Noticia al Dia

El centro histórico que todavía no tenemos (Por Isaac Rubio)

El centro histórico que todavía no tenemos (Por Isaac Rubio)
Foto: Isaac Rubio.

Por Isaac Rubio, periodista, conferencista y docente zuliano

Las ciudades suelen narrar su historia a través de sus centros urbanos. Si uno camina por el Casco Viejo de Panamá, se topa con la pulcritud de una joya rescatada; si recorre Cartagena de Indias, a unas seis horas de Maracaibo, respira el magnetismo de un pasado colonial transformado en el motor turístico de toda una nación.

Sin embargo, al caminar por el centro de Maracaibo, el sentimiento es radicalmente distinto: es la mezcla agridulce de un potencial arquitectónico infinito atrapado en el laberinto del caos, la desidia y la falta de visión a largo plazo.

El centro de Maracaibo no debería ser un lugar de paso rápido o de supervivencia comercial obligada por lo poco estético e higiénico que se ve; tiene todo para ser la zona más vistosa, vibrante y hermosa de la ciudad. Pero para lograrlo, primero debemos confrontar los fantasmas de su presente.

La herida abierta del Saladillo y los males de hoy

Hay que recordar el mayor pecado urbanístico de nuestra historia: la demolición parcial de El Saladillo en los años 70. Aquella mutilación de nuestra identidad dejó una cicatriz que todavía no se ha cerrado del todo.

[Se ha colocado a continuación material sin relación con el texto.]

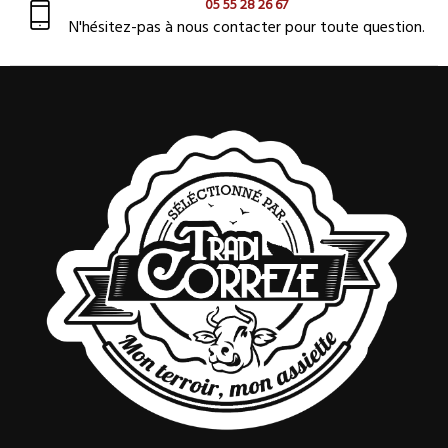
05 55 28 26 67
N'hésitez-pas à nous contacter pour toute question.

Lo que sobrevivió, como la icónica Calle Carabobo, el Teatro Baralt o las inmediaciones de la Basílica de la Chiquinquirá, se debate constantemente entre los esfuerzos de mantenimiento intermitentes y el abandono estructural.

Aunque en los últimos años se han anunciado censos y planes de reorganización (como el reordenamiento del Mercado Las Pulgas o la avenida Libertador), el centro sigue sufriendo de una saturación que asfixia el libre tránsito y desluce las fachadas patrimoniales.

La recolección irregular de desechos, las fallas en las redes de aguas servidas y los apagones constantes sabotean cualquier intento de dinamismo comercial formal y nocturno.

Y es que Maracaibo nació de espaldas a su lago. El área del Malecón, que en cualquier otra ciudad costera o lacustre de Latinoamérica sería un boulevard de primer nivel repleto de cafés y miradores como en Santa Marta, Colombia, sigue siendo una zona gris e inhóspita al caer la tarde.

El espejo latinoamericano: ¿por qué ellos sí y nosotros no?

La excusa de que “somos una ciudad caribeña y calurosa” no sostiene el argumento del abandono. Ciudades como Quito, San Juan de Puerto Rico o la propia Cartagena comparten climas intensos y dinámicas sociales complejas, pero entendieron una verdad fundamental: el patrimonio histórico es rentable.

Hay que recordar que el casco histórico recuperado no es un gasto público; es una inversión que genera empleos, atrae divisas a través del turismo y eleva el orgullo civil de un estado. ¿Es tan difícil de entenderlo acaso?

Esos países no solo pintaron las fachadas, ellos implementaron políticas en beneficio de los peatones, seguridad policial permanente, incentivos fiscales para que la empresa privada abriera restaurantes, museos y hoteles boutique, y mudaron los mercados mayoristas a las periferias de las ciudades. El resultado está a la vista: sus centros históricos son postales mundiales porque los turistas van a tomarse allí su respectiva selfie.

De la anarquía a la oportunidad: repensar el centro

Maracaibo tiene una ventaja competitiva única: sus colores. La arquitectura de las casas de la Calle Carabobo, con sus molduras, zaguanes y techos altos de madera, posee una personalidad que no se parece a ninguna otra urbe de América Latina. La oportunidad de oro está allí, esperando un plan maestro que trascienda los períodos electorales.

Opino que para transformar el centro de Maracaibo en la zona más vistosa de la ciudad se necesita voluntad política y ciudadana articulada en tres ejes: peatonalización cultural y segura, el rescate definitivo del Malecón y alianzas público-privadas.

Maracaibo merece recuperar su joya de la corona. El centro de la ciudad tiene el color, la historia, hitos y la magia necesaria para codearse con los mejores cascos históricos del continente. Dejarlo morir en la desorganización es renunciar a nuestra propia memoria colectiva.

Es hora de pasar de la Maracaibo que sobrevive en el caos, a la Maracaibo que brilla desde su propia raíz y esencia.